As the festive period beckons, tensions can run high, so it is important to help yourself relax and take five to help lower your stress levels and remain mindful.
Stress can also have a major impact on the skin's appearance, with certain skin conditions actually directly caused by stress.
Raised levels of cortisol promotes transepidermal water loss resulting in dry and dull skin appearance.
Raised cortisol can trigger elevated blood sugar levels via a process known as glycation.
Ultimately, glycation damages collagen and elastin, two fibers that help to keep skin smooth, plump and firm.
Counteract the effects with vitamin A along with antioxidants to stimulate collagen production and help diminish the appearance of wrinkles and fine lines.
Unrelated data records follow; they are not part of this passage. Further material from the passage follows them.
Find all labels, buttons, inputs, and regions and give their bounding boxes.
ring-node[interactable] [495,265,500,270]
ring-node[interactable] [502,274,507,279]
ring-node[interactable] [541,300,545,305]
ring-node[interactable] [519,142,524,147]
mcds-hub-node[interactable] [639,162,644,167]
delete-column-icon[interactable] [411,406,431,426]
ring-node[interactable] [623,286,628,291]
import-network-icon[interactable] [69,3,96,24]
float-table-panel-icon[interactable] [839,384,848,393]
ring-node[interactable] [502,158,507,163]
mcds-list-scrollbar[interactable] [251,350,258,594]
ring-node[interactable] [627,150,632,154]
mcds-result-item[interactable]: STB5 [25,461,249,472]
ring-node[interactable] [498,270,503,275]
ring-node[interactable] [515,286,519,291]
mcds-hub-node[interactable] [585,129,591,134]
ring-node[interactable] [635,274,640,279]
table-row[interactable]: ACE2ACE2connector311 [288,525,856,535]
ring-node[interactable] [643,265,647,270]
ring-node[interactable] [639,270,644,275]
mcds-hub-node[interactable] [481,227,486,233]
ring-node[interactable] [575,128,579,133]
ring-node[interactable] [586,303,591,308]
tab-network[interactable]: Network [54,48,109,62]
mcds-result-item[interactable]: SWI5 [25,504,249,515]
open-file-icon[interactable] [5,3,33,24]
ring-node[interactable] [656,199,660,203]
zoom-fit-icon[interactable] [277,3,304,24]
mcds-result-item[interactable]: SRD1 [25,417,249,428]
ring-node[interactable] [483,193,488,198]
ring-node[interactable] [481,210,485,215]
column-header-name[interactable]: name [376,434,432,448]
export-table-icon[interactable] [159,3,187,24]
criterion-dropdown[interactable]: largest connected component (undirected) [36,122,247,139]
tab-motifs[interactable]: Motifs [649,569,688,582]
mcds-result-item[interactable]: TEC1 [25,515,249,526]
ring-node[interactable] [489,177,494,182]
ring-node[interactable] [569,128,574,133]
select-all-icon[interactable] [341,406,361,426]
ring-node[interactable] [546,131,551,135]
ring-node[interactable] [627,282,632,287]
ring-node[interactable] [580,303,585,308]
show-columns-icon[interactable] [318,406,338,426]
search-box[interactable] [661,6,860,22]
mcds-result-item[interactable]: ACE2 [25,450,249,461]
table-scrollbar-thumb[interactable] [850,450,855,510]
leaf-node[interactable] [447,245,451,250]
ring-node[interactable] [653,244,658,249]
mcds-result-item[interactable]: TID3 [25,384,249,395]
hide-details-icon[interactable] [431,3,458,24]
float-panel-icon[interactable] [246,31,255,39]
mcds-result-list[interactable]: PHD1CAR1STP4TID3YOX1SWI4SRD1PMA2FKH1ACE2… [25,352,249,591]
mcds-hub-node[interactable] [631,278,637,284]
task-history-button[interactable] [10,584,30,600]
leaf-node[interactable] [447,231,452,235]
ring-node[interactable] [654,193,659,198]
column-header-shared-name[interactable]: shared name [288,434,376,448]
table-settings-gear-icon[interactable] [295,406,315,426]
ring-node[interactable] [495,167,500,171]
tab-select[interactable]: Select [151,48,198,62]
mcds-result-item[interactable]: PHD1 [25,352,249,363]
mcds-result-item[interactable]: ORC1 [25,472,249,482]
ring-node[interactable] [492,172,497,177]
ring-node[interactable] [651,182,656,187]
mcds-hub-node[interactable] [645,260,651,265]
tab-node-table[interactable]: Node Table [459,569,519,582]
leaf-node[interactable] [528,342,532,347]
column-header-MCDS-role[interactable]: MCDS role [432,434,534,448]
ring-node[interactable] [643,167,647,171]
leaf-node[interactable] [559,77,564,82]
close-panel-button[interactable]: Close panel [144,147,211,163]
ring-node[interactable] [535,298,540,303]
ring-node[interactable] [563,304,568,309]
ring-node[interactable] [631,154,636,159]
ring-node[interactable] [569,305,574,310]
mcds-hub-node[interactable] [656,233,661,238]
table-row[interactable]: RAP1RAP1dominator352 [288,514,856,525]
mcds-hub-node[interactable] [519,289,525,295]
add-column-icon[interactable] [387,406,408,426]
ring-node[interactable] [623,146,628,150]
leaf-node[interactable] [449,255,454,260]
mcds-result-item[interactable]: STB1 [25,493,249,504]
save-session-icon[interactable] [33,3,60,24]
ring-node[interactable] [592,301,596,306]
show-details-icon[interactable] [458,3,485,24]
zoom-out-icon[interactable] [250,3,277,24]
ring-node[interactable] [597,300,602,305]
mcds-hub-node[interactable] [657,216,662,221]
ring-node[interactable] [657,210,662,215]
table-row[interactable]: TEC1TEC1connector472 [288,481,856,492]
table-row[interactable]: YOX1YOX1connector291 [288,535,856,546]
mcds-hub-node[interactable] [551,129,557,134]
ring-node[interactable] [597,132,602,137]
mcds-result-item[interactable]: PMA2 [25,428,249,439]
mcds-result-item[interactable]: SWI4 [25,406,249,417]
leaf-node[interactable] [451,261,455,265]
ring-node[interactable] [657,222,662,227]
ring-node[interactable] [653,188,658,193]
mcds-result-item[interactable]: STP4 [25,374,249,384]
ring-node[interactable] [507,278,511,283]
Stress triggers the release of androgens (male hormones) like testosterone which are responsible for the production of sebum. Women suffer more than men as they produce a much higher amount of androgens in the adrenal gland than men.
Treatments using salicylic acid and vitamin A will help to control bacteria, reduce clogged pores and to normalise sebum production.
Your skin is the window to what's going on in your body internally, so if you're not sleeping and your system isn't functioning properly, you're going to notice a dull complexion, dry, flaky skin and breakouts.
A recent study found that poor quality sleepers showed increased signs of intrinsic skin ageing including fine lines, uneven pigmentation and reduced elasticity.
Stress causes magnesium deficiency. The benefits of magnesium for anxiety and stress are substantial.
When people are low in magnesium, they feel anxious, suffer with muscle cramps and may experience insomnia.
Supplementation can help greatly when dealing with vitamin and mineral deficiencies, alongside a healthy balanced diet.